Dynasty: Is Stedman Bailey a Bargain Waiting to Happen?


Using the college receiver app that I posted over the weekend you can sort and filter college receiver stats by a number of criteria including down, distance, opponent quality and yard line on the field.  I’ve been playing around with it a little over the past few days and figured I would bang out a quick post on WVU’s Stedman Bailey.

First, here are Bailey’s 2012 stats along with some other receivers who had very good college seasons and have gone on to have at least some (or a lot of) success in the NFL.

(PCT_YTG = Yards/Target divided by Yards to Go, TDRT = TD/Targets)

Stedman Bailey West Virginia 2012 146 1627 11.14 1.30 25 0.17
Michael Crabtree Texas Tech 2007 182 1943 10.68 1.28 22 0.12
Justin Blackmon Oklahoma State 2010 148 1782 12.04 1.37 20 0.14
Dez Bryant Oklahoma State 2008 126 1480 11.75 1.34 19 0.15
Michael Crabtree Texas Tech 2008 146 1165 7.98 0.94 19 0.13
Justin Blackmon Oklahoma State 2011 160 1522 9.51 1.18 18 0.11
Austin Collie BYU 2008 151 1538 10.19 1.23 15 0.1
Calvin Johnson Georgia Tech 2006 138 1202 8.71 1.02 15 0.11
Golden Tate Notre Dame 2009 134 1496 11.16 1.16 15 0.11


Bailey is a small receiver, and much smaller than I typically like to roll with in fantasy football, but his smallish-ness didn’t prevent him from doing the thing that a lot of small receivers struggle with, which is catch touchdowns.

In fact, Bailey wasn’t just good at catching touchdowns, he was good at catching touchdowns in the red zone, and against high quality defenses.  If we use the receiver stat filter and throw out bottom 80th percentile defenses and look at only targets from inside the 15 yard line (a part of the field where smaller receivers tend to struggle), we see that Bailey converted 8 of his 10 targets in those situations into TDs.

Most of the formulaic projection systems for wide receivers will like Bailey because of his share of WVU yardage and touchdowns.  The graph at the top of the page shows Bailey’s share of WVU touchdowns.  Here’s a graph that shows his share of WVU receiving yards:


I think if you’re looking for comparables for Bailey that match primarily his size and also red zone receiving ability, you might think of Santonio Holmes or Greg Jennings, who have both been above average red zone receivers for their size.  I think that you could also make the argument that Bailey fits into the Ted Thompson theory of drafting receivers, which seems to focus on finding under the radar guys that can be picked up in the 2nd round, but who posted a lot of touchdowns in college… that’s not to say that I think the Packers will draft Bailey.

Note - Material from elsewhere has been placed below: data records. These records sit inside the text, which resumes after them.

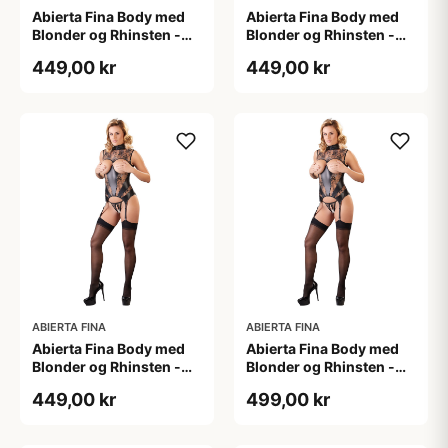
Abierta Fina Body med
Abierta Fina Body med
Blonder og Rhinsten -
Blonder og Rhinsten -
Sort - L
Sort - M
449,00 kr
449,00 kr
ABIERTA FINA
ABIERTA FINA
Abierta Fina Body med
Abierta Fina Body med
Blonder og Rhinsten -
Blonder og Rhinsten -
Sort - S
Sort - XL
449,00 kr
499,00 kr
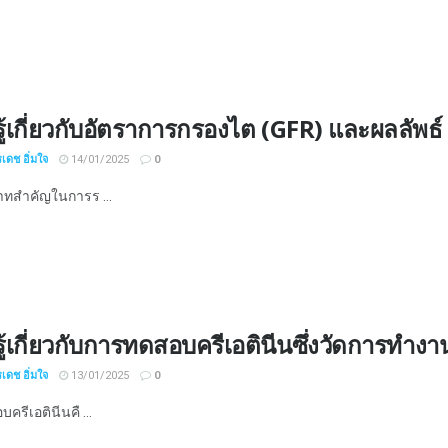
รู้เกี่ยวกับอัตราการกรองไต (GFR) และผลลัพธ์
เดช อิ่มใจ
14/01/2025
0
ทสำคัญในการร ...
รู้เกี่ยวกับการทดสอบครีเอตินีนซึ่งวัดการทำ
เดช อิ่มใจ
13/01/2025
0
รีเอตินีนคื ...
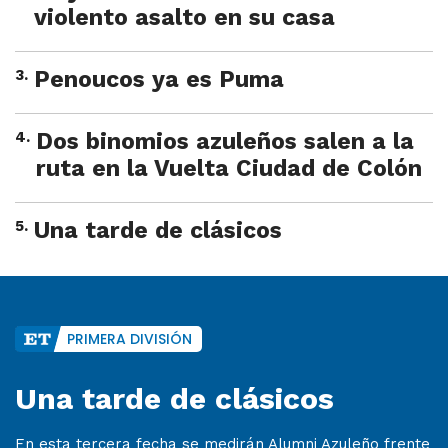
violento asalto en su casa
3
.
Penoucos ya es Puma
4
.
Dos binomios azuleños salen a la
ruta en la Vuelta Ciudad de Colón
5
.
Una tarde de clásicos
PRIMERA DIVISIÓN
Una tarde de clásicos
En esta tercera fecha se medirán Alumni Azuleño frente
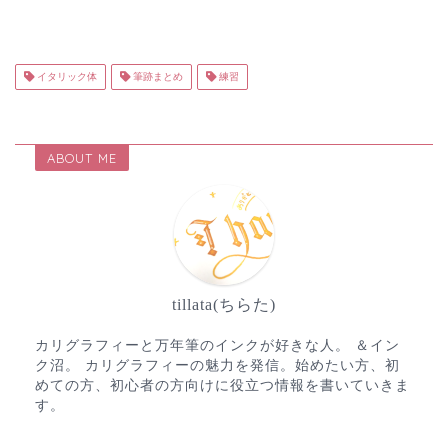
イタリック体
筆跡まとめ
練習
ABOUT ME
tillata(ちらた)
カリグラフィーと万年筆のインクが好きな人。 ＆イン
ク沼。 カリグラフィーの魅力を発信。始めたい方、初
めての方、初心者の方向けに役立つ情報を書いていきま
す。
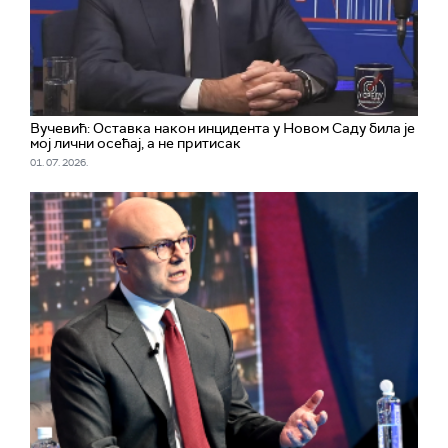
Вучевић: Оставка након инцидента у Новом Саду била је
мој лични осећај, а не притисак
01. 07. 2026.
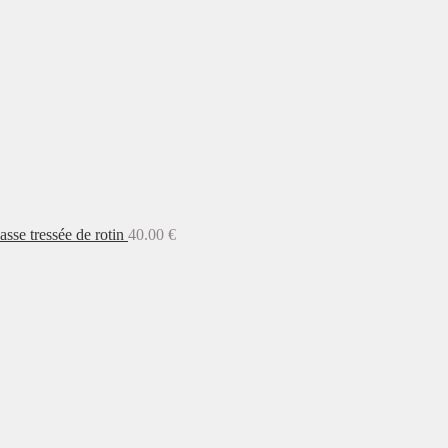
asse tressée de rotin
40.00
€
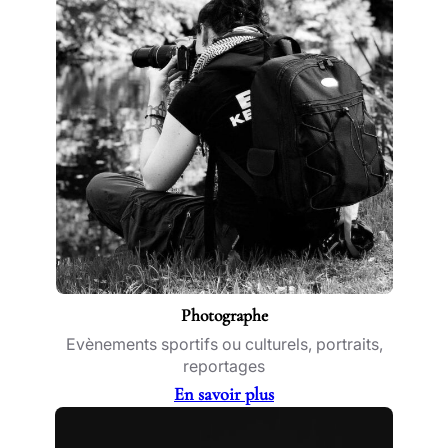
Photographe
Evènements sportifs ou culturels, portraits,
reportages
En savoir plus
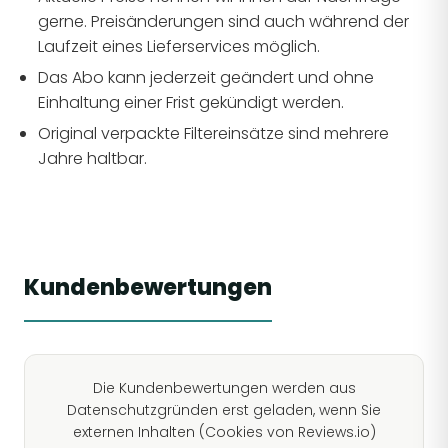
gerne. Preisänderungen sind auch während der
Laufzeit eines Lieferservices möglich.
Das Abo kann jederzeit geändert und ohne
Einhaltung einer Frist gekündigt werden.
Original verpackte Filtereinsätze sind mehrere
Jahre haltbar.
Kundenbewertungen
Die Kundenbewertungen werden aus
Datenschutzgründen erst geladen, wenn Sie
externen Inhalten (Cookies von Reviews.io)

Bailey will be an interesting name to watch during draft season because despite having a ridiculous college season, he may not be highly drafted.  If he isn’t highly drafted then he may fly under the radar in dynasty drafts, but that may also mean that he won’t get a lot of opportunities right out of the gate in 2013.  I would venture to guess that Bailey is going to offer dynasty value no matter where he’s selected in the draft.  But the amount of value he offers will come down to the situation he ends up in.